Constitutional Scholar Draws Lessons From Abortion Referenda Defeats

Paul Linton said pro-lifers need to reckon with the lingering effects of 50 years of abortion on demand, which led to a vast change in thinking in the American populace.

California, Michigan and Vermont enshrined abortion into their state constitutions on Nov. 8.
California, Michigan and Vermont enshrined abortion into their state constitutions on Nov. 8. (photo: Public domain)

Catholics need to learn lessons from the approval of three amendments Nov. 8 enshrining abortion into their state constitutions, said Paul Benjamin Linton, an Illinois attorney who is an expert in state constitutional law with respect to abortion.

Linton, author of Abortion Under State Constitutions (third edition, Carolina Academic Press), the leading study on how abortion has been treated at the state constitutional level, drew three conclusions from the outcome in California, Michigan and Vermont: Pro-lifers need to study who voted for the amendments and why they did; reckon with the “misleading” characterizations of the amendments; and keep an eye on how state processes can be used to reproduce similar results in the future.

Linton pointed out that approval of those amendments was the “first time” that Americans at the state level voted freely to define abortion as a constitutional right. In the cases of California and Vermont, their impact was limited because “the supreme courts of both states — Vermont in a confusing 1972 ruling and California in a series of decisions beginning in 1969 — had recognized abortion as a state constitutional right.”

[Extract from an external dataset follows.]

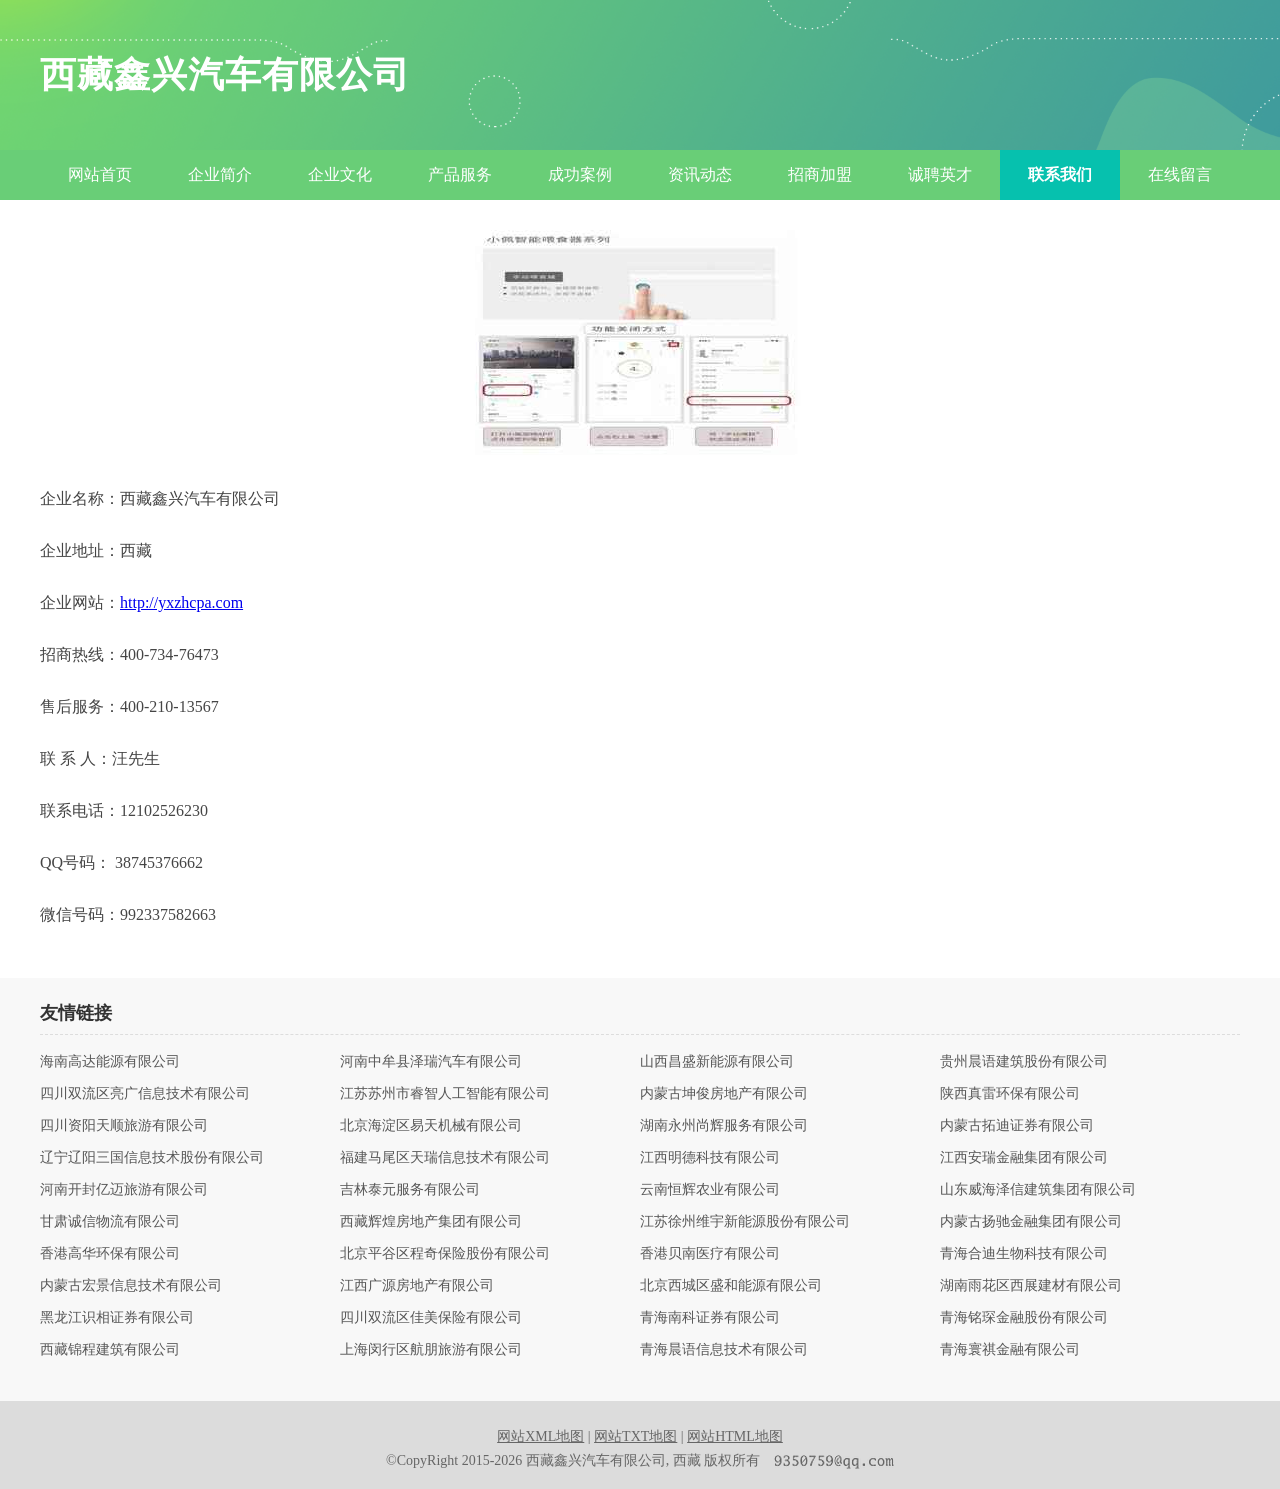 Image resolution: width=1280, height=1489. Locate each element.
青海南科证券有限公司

Michigan, however, involved a complete turnaround. Linton told the Register, “In Michigan, the adoption of Proposal 3 effectively overturned 50 years of legislation regulating abortion in the state, as well as Michigan’s pre-Roe law prohibiting abortion except to save the life of the mother.” In all three cases, he said adoption of constitutional amendments rather than simple laws “forecloses any opportunity, no matter how remote, to overturn previous decisions” through the court system. Writing abortion into state constitutions attempts to rule out any future political debate on the issue.

Noting the vast changes that have taken place in American thinking after 50 years of abortion on demand under Roe v. Wade, Linton warned pro-lifers to reckon with its ongoing effects. Michigan had voted in November 1972 — three months before Roe — to reject legalized abortion. Four months after Dobbs, it voted for it.

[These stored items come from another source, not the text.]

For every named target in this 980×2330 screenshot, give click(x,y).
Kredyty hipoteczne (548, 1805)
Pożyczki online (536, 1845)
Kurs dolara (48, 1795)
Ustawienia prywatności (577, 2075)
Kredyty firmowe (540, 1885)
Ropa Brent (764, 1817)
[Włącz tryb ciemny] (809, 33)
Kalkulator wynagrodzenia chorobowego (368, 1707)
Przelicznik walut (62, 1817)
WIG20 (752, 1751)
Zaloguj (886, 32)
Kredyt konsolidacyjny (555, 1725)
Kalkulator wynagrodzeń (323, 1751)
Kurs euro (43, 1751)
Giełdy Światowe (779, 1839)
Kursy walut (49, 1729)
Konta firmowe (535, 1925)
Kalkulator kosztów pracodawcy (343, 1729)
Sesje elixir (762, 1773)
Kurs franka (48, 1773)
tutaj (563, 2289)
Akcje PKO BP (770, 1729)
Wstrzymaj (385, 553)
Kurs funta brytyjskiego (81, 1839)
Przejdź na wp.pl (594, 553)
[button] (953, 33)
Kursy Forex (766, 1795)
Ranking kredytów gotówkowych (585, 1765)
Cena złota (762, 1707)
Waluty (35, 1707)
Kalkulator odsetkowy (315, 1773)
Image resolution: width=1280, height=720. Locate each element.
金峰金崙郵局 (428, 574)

“American legal and social culture is vastly different now than it was 50 years ago, before the Supreme Court legalized abortion, and so is the electorate that approved Michigan’s Proposal 3,” he said, adding a warning against drawing the conclusion that the pro-life platform is not a winning issue.

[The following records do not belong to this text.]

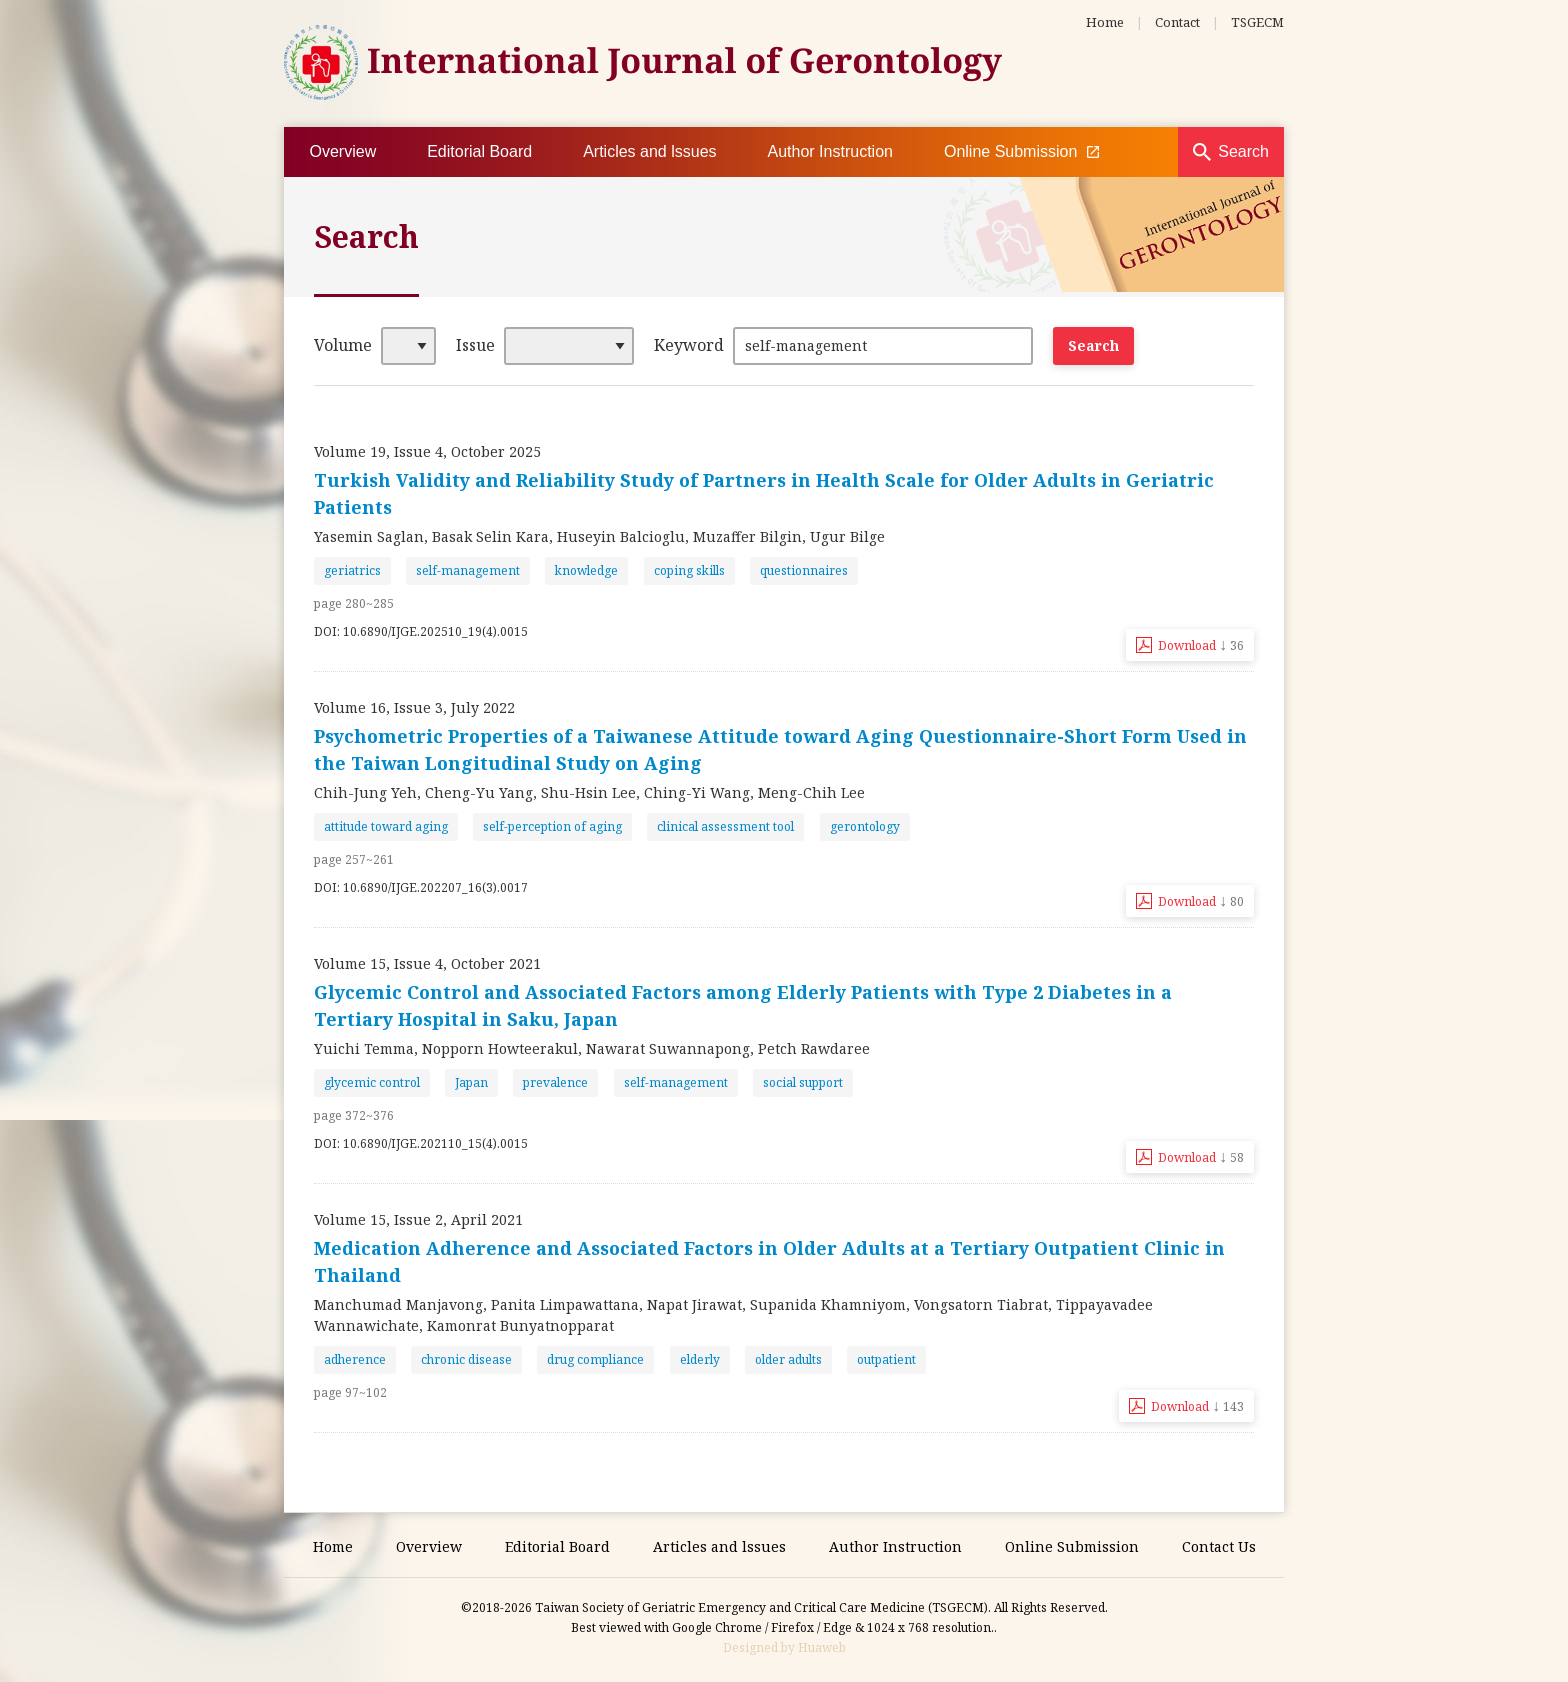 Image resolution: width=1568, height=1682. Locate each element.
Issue (475, 345)
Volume (343, 345)
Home (1105, 22)
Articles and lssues (649, 151)
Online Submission (1021, 152)
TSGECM (1257, 22)
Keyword (689, 345)
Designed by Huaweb (784, 1647)
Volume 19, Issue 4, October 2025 (427, 451)
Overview (343, 151)
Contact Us (1219, 1546)
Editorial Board (479, 151)
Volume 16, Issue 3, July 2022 (414, 707)
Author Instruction (830, 151)
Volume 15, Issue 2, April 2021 (418, 1219)
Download (1201, 644)
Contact (1177, 22)
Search (1243, 151)
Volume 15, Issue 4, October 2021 (427, 963)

“To provide some perspective and balance,” he said, “it should be noted that every pro-life governor up for election this year (12, in all) was reelected, and most of them had signed very good bills prohibiting abortion.” That included Ohio’s Mike DeWine, Georgia’s Brian Kemp, Florida’s Ron DeSantis and Texas’ Greg Abbott.

Besides studying the demographics of the recent votes, Linton added two other caveats about how the referenda were promoted and future referenda.

Although their advocates framed the referenda as “codifying Roe,” they arguably went far beyond the Supreme Court’s decision. The amendments tended to define viability — the point a child can survive independently of its mother — much more narrowly than Roe, while defining threats to a mother’s “health” much more broadly.

“In other words,” Linton said, “the authority given states to prohibit post-viability abortions under these ballot measures is more illusory than real.”

He also noted that the amendments will strike down regulations that the Supreme Court upheld prior to Roe, like banning public monies being used for abortion, parental-notification requirements, short waiting periods to ensure a woman’s informed consent or regulations of clinics. The amendments would also strike down regulations that could be possible in a post-Dobbs environment, like spousal consent. The amendments’ language (at least the language in some of them) are all also both sweeping and ambiguous enough to spill over into other areas, such as enabling a minor to obtain “genital surgery” without parental consent or notification or even possibly to overturn laws regulating “consensual sex” involving minors.

Linton cautioned against future efforts to replicate the outcomes of November 2022. More liberal or swing states may be tempted to follow the state constitutional amendment rather than statutory “codification” of Roe to achieve broader, long-term pro-abortion victories that would be harder to reverse. An effort is afoot in the Virginia Legislature, for example, to adopt an amendment in time for state legislative elections next November.

“Because most state constitutional amendments require approval (sometimes multiple times) by the legislature and a public referendum, pro-lifers need to pay attention to state legislative races,” Linton told the Register. In states where legislatures are more pro-life, pro-abortion advocates may seize state “initiative and referendum” processes to put questions directly on the ballot, circumventing the legislature.

“Approximately one-third of the states have a ‘citizen initiative’ mechanism by which the citizens of the state may, by petition, place state constitutional amendments on the ballot,” Linton noted, adding that process can go both ways: “Several states that have enacted abortion prohibitions fall into this category.”

Such efforts, however, need to be carefully prepared for after an honest assessment of a given state’s political climate.